Well, MGmaps to the rescue right? It’s a pretty spiffy app. Unfortunately, being in Java it’s kinda sluggish and not readily hackable. I’d like to have it make use of my phone’s 512MB MMC card to keep a disk cache of map tiles. Doing all the browsing over a slow GPRS link with very little cache is hardly fun or useful.

Yesterday I stumbled across a Nokia forum post with a literally 100-line Python app to browse Google Maps online. It has a lot of rough edges- drawing artifacts while it’s loading, I had to hack it a bit to support HTTP proxies, and it has a ‘cache’ which will use an unbounded amount of RAM. But, it makes a great proof-of-concept and a great inspiration. I’d love to write a similar app with better cache management, a more extensible and maintainable architecture, and better responsiveness while downloading images.

If I do go through with writing such an app, I’ll finally be using Python to bring a keyhole-like system to devices you always have handy. I shall call it “pyhole”.

I’ll procrastinate after I pick your browser up off the floor

I’ve been making slow progress on packing today- got all my books boxed up, along with many of my less fragile electro-widgets and such. This type of behaviour leads to procrastination, naturally.

I’ve been running the Deer Park Alpha 2 release of Firefox for a couple days. It does seem to be faster at DHTML, though I don’t have any of the really heavy-duty Javascript I wrote for Destiny M&M handy for benchmarking purposes. The coolest features destined to end up in Firefox 1.1, from my point of view, are SVG support and the “canvas” element.

Canvas is a very misunderstood HTML extension. It’s a new element that Apple invented mostly to make it easier to implement Dashboard. That part of the story is a little silly, and results in a lot of SVG advocacy and a lot of potential users suggesting to Apple places where they might shove their nonstandard hacks.

Well, it turns out that Canvas is indeed a standard- or at least a standard draft. Furthermore, it’s been implemented by the Gecko team, and happily runs in Deer Park. If you read the API, you notice that Canvas and SVG are really solutions to two completely different problems. SVG is a very complicated and very featureful scene graph built on XML, whereas Canvas looks more like a minimal vector drawing and raster compositing library for JavaScript. Canvas uses a simple immediate-mode interface for rendering to a bitmap, which makes it ideal for games or special effects, or for client-side image manipulation applications.

Canvas is so cool I had to abuse it.
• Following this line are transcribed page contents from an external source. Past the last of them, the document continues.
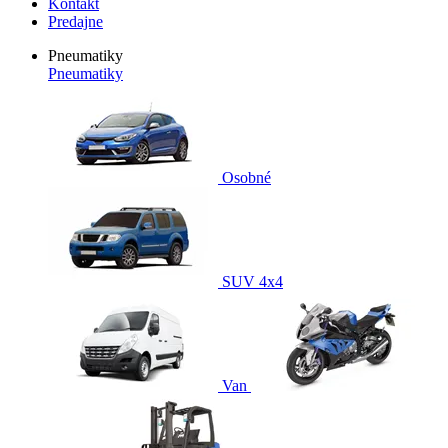
Kontakt
Predajne
Pneumatiky
Pneumatiky
Osobné
SUV 4x4
Van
A while back I tried to render the Peter de Jong map in Javascript, basically making a very slow and crippled but very portable version of Fyre. Anything scene-graph-like, such as your usual DHTML tactics, would be disgustingly slow and memory-intensive. I ended up using Pnglets, a Javascript library that encodes PNG images entirely client-side. This worked, but was only slightly less disgustingly slow.

Anyway, the result of porting this little demo to Canvas was pretty neat. It’s still no speed demon, but it’s very impressive compared to the Pnglets version. It’s fast enough to be somewhat interactive, and it has at least basic compositing of the variety that Fyre had before we discovered histogram rendering. If you have Deer Park, Firefox 1.1, or a recent version of Safari you should be able to run the demo yourself.